------ Data for this task

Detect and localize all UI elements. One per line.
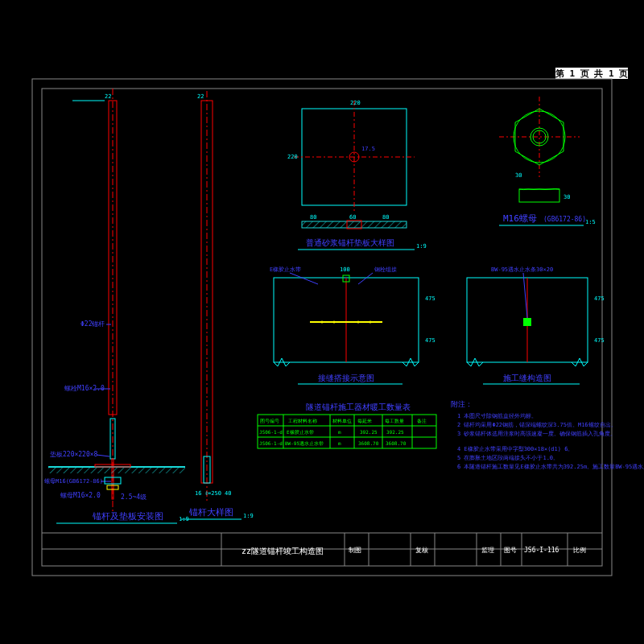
- svg-text:1 本图尺寸除钢筋直径外均标。: 1 本图尺寸除钢筋直径外均标。: [457, 413, 537, 419]
- plate-title: 普通砂浆锚杆垫板大样图: [306, 238, 394, 247]
- svg-text:m: m: [338, 429, 341, 435]
- svg-text:比例: 比例: [573, 547, 586, 554]
- svg-text:制图: 制图: [349, 547, 361, 554]
- svg-text:17.5: 17.5: [361, 146, 375, 152]
- svg-text:材料单位: 材料单位: [332, 418, 352, 423]
- svg-text:备注: 备注: [417, 418, 427, 423]
- svg-text:3 砂浆锚杆体选用注浆时高强速凝一度。确保钢筋插入孔角度。: 3 砂浆锚杆体选用注浆时高强速凝一度。确保钢筋插入孔角度。: [457, 431, 616, 437]
- svg-text:每工数量: 每工数量: [385, 418, 404, 423]
- svg-text:80: 80: [310, 214, 316, 221]
- svg-text:22: 22: [197, 93, 204, 100]
- svg-text:图号编号: 图号编号: [260, 418, 279, 423]
- plate-width: 220: [350, 100, 361, 106]
- svg-text:2.5~4级: 2.5~4级: [121, 493, 147, 501]
- joint2-title: 施工缝构造图: [503, 374, 551, 382]
- svg-text:螺母M16(GB6172-86): 螺母M16(GB6172-86): [44, 478, 103, 485]
- svg-point-57: [321, 321, 324, 324]
- svg-text:E橡胶止水带: E橡胶止水带: [287, 429, 314, 435]
- svg-text:5 在膨胀土地区段两端接头不小于1.0。: 5 在膨胀土地区段两端接头不小于1.0。: [457, 455, 559, 461]
- svg-text:(GB6172-86): (GB6172-86): [543, 216, 586, 223]
- svg-text:工程材料名称: 工程材料名称: [288, 418, 317, 423]
- joint1-title: 接缝搭接示意图: [318, 374, 374, 382]
- svg-text:1:9: 1:9: [243, 513, 254, 519]
- svg-text:E橡胶止水带: E橡胶止水带: [270, 266, 301, 273]
- svg-rect-18: [48, 467, 185, 473]
- svg-point-60: [369, 321, 372, 324]
- svg-text:BW-95遇水止水条30×20: BW-95遇水止水条30×20: [491, 266, 553, 273]
- detail-title: 锚杆大样图: [188, 507, 233, 518]
- svg-text:每延米: 每延米: [357, 418, 372, 423]
- svg-text:监理: 监理: [481, 547, 494, 554]
- plate-height: 220: [287, 154, 298, 160]
- svg-text:图号: 图号: [504, 547, 517, 554]
- drawing-title: zz隧道锚杆竣工构造图: [242, 547, 324, 555]
- svg-text:392.25: 392.25: [360, 429, 378, 435]
- svg-text:JS06-1-d: JS06-1-d: [259, 440, 283, 446]
- svg-text:392.25: 392.25: [386, 429, 404, 435]
- svg-point-58: [333, 321, 336, 324]
- svg-text:3608.70: 3608.70: [358, 440, 379, 446]
- nut-dim: 30: [515, 172, 522, 179]
- svg-point-59: [357, 321, 360, 324]
- drawing-number: JS6-I-116: [524, 547, 559, 554]
- svg-text:475: 475: [425, 295, 436, 302]
- svg-text:垫板220×220×8: 垫板220×220×8: [50, 451, 98, 458]
- page-banner: 第 1 页 共 1 页: [555, 68, 628, 79]
- svg-text:60: 60: [349, 214, 356, 221]
- svg-text:475: 475: [425, 337, 436, 344]
- svg-text:475: 475: [594, 295, 605, 302]
- svg-text:30: 30: [564, 194, 570, 200]
- svg-text:4 E橡胶止水带采用中字型300×18×(d1) 6。: 4 E橡胶止水带采用中字型300×18×(d1) 6。: [457, 446, 573, 452]
- svg-text:钢栓组接: 钢栓组接: [374, 266, 397, 273]
- svg-text:475: 475: [594, 337, 605, 344]
- svg-text:80: 80: [382, 214, 389, 221]
- anchor-title: 锚杆及垫板安装图: [92, 511, 163, 522]
- svg-text:螺母M16×2.0: 螺母M16×2.0: [60, 492, 101, 499]
- svg-rect-36: [302, 221, 407, 228]
- svg-text:m: m: [338, 440, 341, 446]
- svg-text:22: 22: [105, 93, 111, 100]
- svg-text:100: 100: [340, 266, 350, 273]
- svg-text:16 ℓ=250 40: 16 ℓ=250 40: [195, 490, 232, 497]
- nut-title: M16螺母: [503, 213, 537, 224]
- svg-text:BW-95遇水止水带: BW-95遇水止水带: [285, 440, 324, 446]
- svg-text:1:9: 1:9: [416, 243, 427, 250]
- mat-title: 隧道锚杆施工器材暖工数量表: [306, 402, 411, 411]
- notes-title: 附注：: [451, 400, 473, 408]
- svg-text:6 本隧道锚杆施工数量见E橡胶止水带共为392.25m。施工: 6 本隧道锚杆施工数量见E橡胶止水带共为392.25m。施工数量BW-95遇水止…: [457, 464, 644, 470]
- svg-text:复核: 复核: [415, 547, 428, 554]
- svg-text:3608.70: 3608.70: [386, 440, 407, 446]
- svg-text:JS06-1-d: JS06-1-d: [259, 429, 283, 435]
- svg-text:2 锚杆均采用Φ22钢筋，锚深端螺纹深3.75倍。M16螺纹: 2 锚杆均采用Φ22钢筋，锚深端螺纹深3.75倍。M16螺纹自出。: [457, 422, 617, 428]
- svg-text:Φ22锚杆: Φ22锚杆: [80, 320, 105, 328]
- svg-rect-72: [523, 318, 531, 326]
- svg-text:1:5: 1:5: [585, 219, 596, 225]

------------

Activity
Pictures don't belong in the copy. Restate all the entries exactly.

Exercise solution
Detect and localize all UI elements. One per line.
- svg-text:1 本图尺寸除钢筋直径外均标。: 1 本图尺寸除钢筋直径外均标。: [457, 413, 537, 419]
- plate-title: 普通砂浆锚杆垫板大样图: [306, 238, 394, 247]
- svg-text:m: m: [338, 429, 341, 435]
- svg-text:比例: 比例: [573, 547, 586, 554]
- svg-text:制图: 制图: [349, 547, 361, 554]
- svg-text:17.5: 17.5: [361, 146, 375, 152]
- svg-text:材料单位: 材料单位: [332, 418, 352, 423]
- svg-text:备注: 备注: [417, 418, 427, 423]
- svg-text:3 砂浆锚杆体选用注浆时高强速凝一度。确保钢筋插入孔角度。: 3 砂浆锚杆体选用注浆时高强速凝一度。确保钢筋插入孔角度。: [457, 431, 616, 437]
- svg-text:每工数量: 每工数量: [385, 418, 404, 423]
- svg-text:80: 80: [310, 214, 316, 221]
- svg-text:22: 22: [197, 93, 204, 100]
- svg-text:图号编号: 图号编号: [260, 418, 279, 423]
- plate-width: 220: [350, 100, 361, 106]
- svg-text:2.5~4级: 2.5~4级: [121, 493, 147, 501]
- joint2-title: 施工缝构造图: [503, 374, 551, 382]
- svg-text:螺母M16(GB6172-86): 螺母M16(GB6172-86): [44, 478, 103, 485]
- svg-point-57: [321, 321, 324, 324]
- svg-text:E橡胶止水带: E橡胶止水带: [287, 429, 314, 435]
- svg-text:5 在膨胀土地区段两端接头不小于1.0。: 5 在膨胀土地区段两端接头不小于1.0。: [457, 455, 559, 461]
- svg-text:(GB6172-86): (GB6172-86): [543, 216, 586, 223]
- svg-text:工程材料名称: 工程材料名称: [288, 418, 317, 423]
- joint1-title: 接缝搭接示意图: [318, 374, 374, 382]
- svg-text:1:9: 1:9: [243, 513, 254, 519]
- svg-text:E橡胶止水带: E橡胶止水带: [270, 266, 301, 273]
- svg-rect-18: [48, 467, 185, 473]
- svg-point-60: [369, 321, 372, 324]
- svg-text:BW-95遇水止水条30×20: BW-95遇水止水条30×20: [491, 266, 553, 273]
- detail-title: 锚杆大样图: [188, 507, 233, 518]
- svg-text:每延米: 每延米: [357, 418, 372, 423]
- svg-text:监理: 监理: [481, 547, 494, 554]
- plate-height: 220: [287, 154, 298, 160]
- svg-text:图号: 图号: [504, 547, 517, 554]
- drawing-title: zz隧道锚杆竣工构造图: [242, 547, 324, 555]
- svg-text:392.25: 392.25: [360, 429, 378, 435]
- svg-text:JS06-1-d: JS06-1-d: [259, 440, 283, 446]
- svg-text:392.25: 392.25: [386, 429, 404, 435]
- svg-point-58: [333, 321, 336, 324]
- svg-text:3608.70: 3608.70: [358, 440, 379, 446]
- nut-dim: 30: [515, 172, 522, 179]
- svg-point-59: [357, 321, 360, 324]
- drawing-number: JS6-I-116: [524, 547, 559, 554]
- svg-text:475: 475: [425, 295, 436, 302]
- svg-text:垫板220×220×8: 垫板220×220×8: [50, 451, 98, 458]
- page-banner: 第 1 页 共 1 页: [555, 68, 628, 79]
- svg-text:60: 60: [349, 214, 356, 221]
- svg-text:475: 475: [425, 337, 436, 344]
- svg-text:475: 475: [594, 295, 605, 302]
- svg-text:30: 30: [564, 194, 570, 200]
- svg-text:4 E橡胶止水带采用中字型300×18×(d1) 6。: 4 E橡胶止水带采用中字型300×18×(d1) 6。: [457, 446, 573, 452]
- svg-text:钢栓组接: 钢栓组接: [374, 266, 397, 273]
- svg-text:475: 475: [594, 337, 605, 344]
- svg-text:80: 80: [382, 214, 389, 221]
- anchor-title: 锚杆及垫板安装图: [92, 511, 163, 522]
- svg-text:螺母M16×2.0: 螺母M16×2.0: [60, 492, 101, 499]
- svg-rect-36: [302, 221, 407, 228]
- svg-text:m: m: [338, 440, 341, 446]
- svg-text:22: 22: [105, 93, 111, 100]
- svg-text:100: 100: [340, 266, 350, 273]
- svg-text:16 ℓ=250 40: 16 ℓ=250 40: [195, 490, 232, 497]
- nut-title: M16螺母: [503, 213, 537, 224]
- svg-text:BW-95遇水止水带: BW-95遇水止水带: [285, 440, 324, 446]
- svg-text:1:9: 1:9: [416, 243, 427, 250]
- mat-title: 隧道锚杆施工器材暖工数量表: [306, 402, 411, 411]
- notes-title: 附注：: [451, 400, 473, 408]
- svg-text:6 本隧道锚杆施工数量见E橡胶止水带共为392.25m。施工: 6 本隧道锚杆施工数量见E橡胶止水带共为392.25m。施工数量BW-95遇水止…: [457, 464, 644, 470]
- svg-text:复核: 复核: [415, 547, 428, 554]
- svg-text:3608.70: 3608.70: [386, 440, 407, 446]
- svg-text:JS06-1-d: JS06-1-d: [259, 429, 283, 435]
- svg-text:2 锚杆均采用Φ22钢筋，锚深端螺纹深3.75倍。M16螺纹: 2 锚杆均采用Φ22钢筋，锚深端螺纹深3.75倍。M16螺纹自出。: [457, 422, 617, 428]
- svg-text:Φ22锚杆: Φ22锚杆: [80, 320, 105, 328]
- svg-rect-72: [523, 318, 531, 326]
- svg-text:1:5: 1:5: [585, 219, 596, 225]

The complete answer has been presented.